=== Begin Enclosure ===
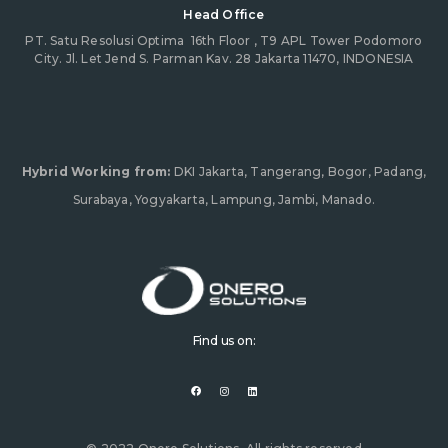
Head Office
PT. Satu Resolusi Optima
16th Floor , T9 APL Tower Podomoro
City. Jl. Let Jend S. Parman Kav. 28 Jakarta 11470, INDONESIA
Hybrid Working from:
DKI Jakarta, Tangerang, Bogor, Padang,
Surabaya, Yogyakarta, Lampung, Jambi, Manado.
Find us on:
F
I
L
a
n
i
c
s
n
e
t
k
b
a
e
o
g
d
o
r
i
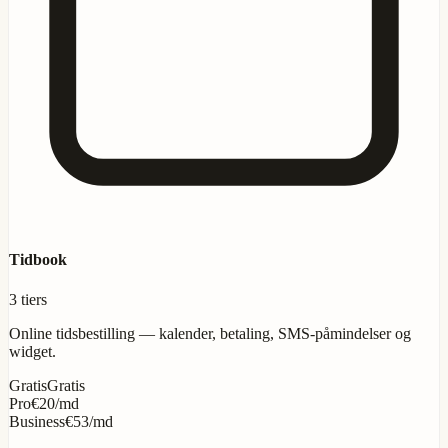
Tidbook
3 tiers
Online tidsbestilling — kalender, betaling, SMS-påmindelser og
widget.
Gratis
Gratis
Pro
€20/md
Business
€53/md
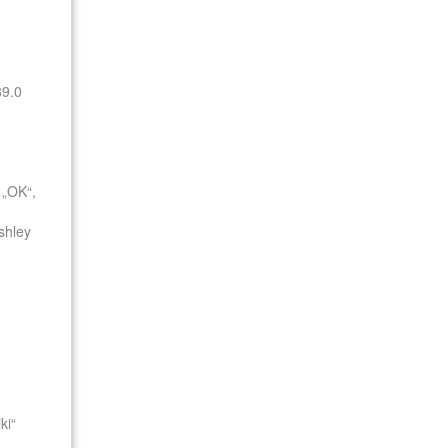
89.0
 „OK“,
shley
ki“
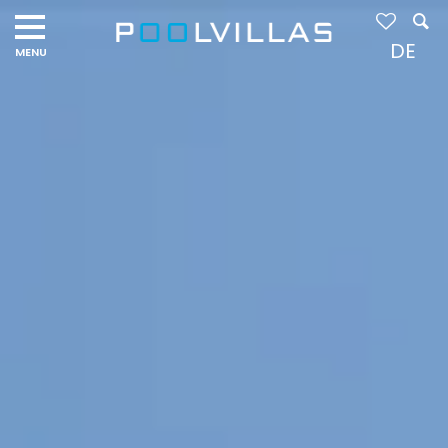
Navigation
menu
DE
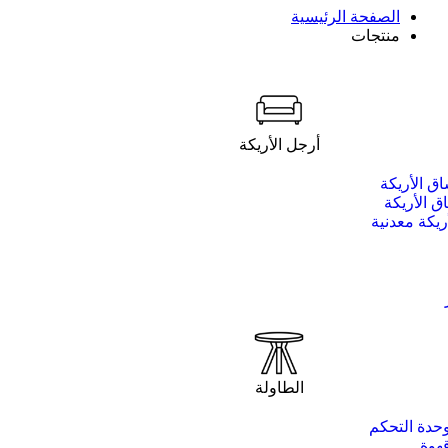
الصفحة الرئيسية
منتجات
أرجل الأريكة
ق الأريكة
 الأريكة
ريكة معدنية
الطاولة
حدة التحكم
هوة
=== End Enclosure ===
**Assignment:**
Return the lines of the data above in full and exactly, with no pictures.

**Solution for this problem:**
Head Office
PT. Satu Resolusi Optima
16th Floor , T9 APL Tower Podomoro
City. Jl. Let Jend S. Parman Kav. 28 Jakarta 11470, INDONESIA
Hybrid Working from:
DKI Jakarta, Tangerang, Bogor, Padang,
Surabaya, Yogyakarta, Lampung, Jambi, Manado.
Find us on:
F
I
L
a
n
i
c
s
n
e
t
k
b
a
e
o
g
d
o
r
i
Tidbook
3 tiers
Online tidsbestilling — kalender, betaling, SMS-påmindelser og
widget.
Gratis
Gratis
Pro
€20/md
Business
€53/md
89.0
 „OK“,
shley
ki“
Navigation
menu
DE
الصفحة الرئيسية
منتجات
أرجل الأريكة
ق الأريكة
 الأريكة
ريكة معدنية
الطاولة
حدة التحكم
هوة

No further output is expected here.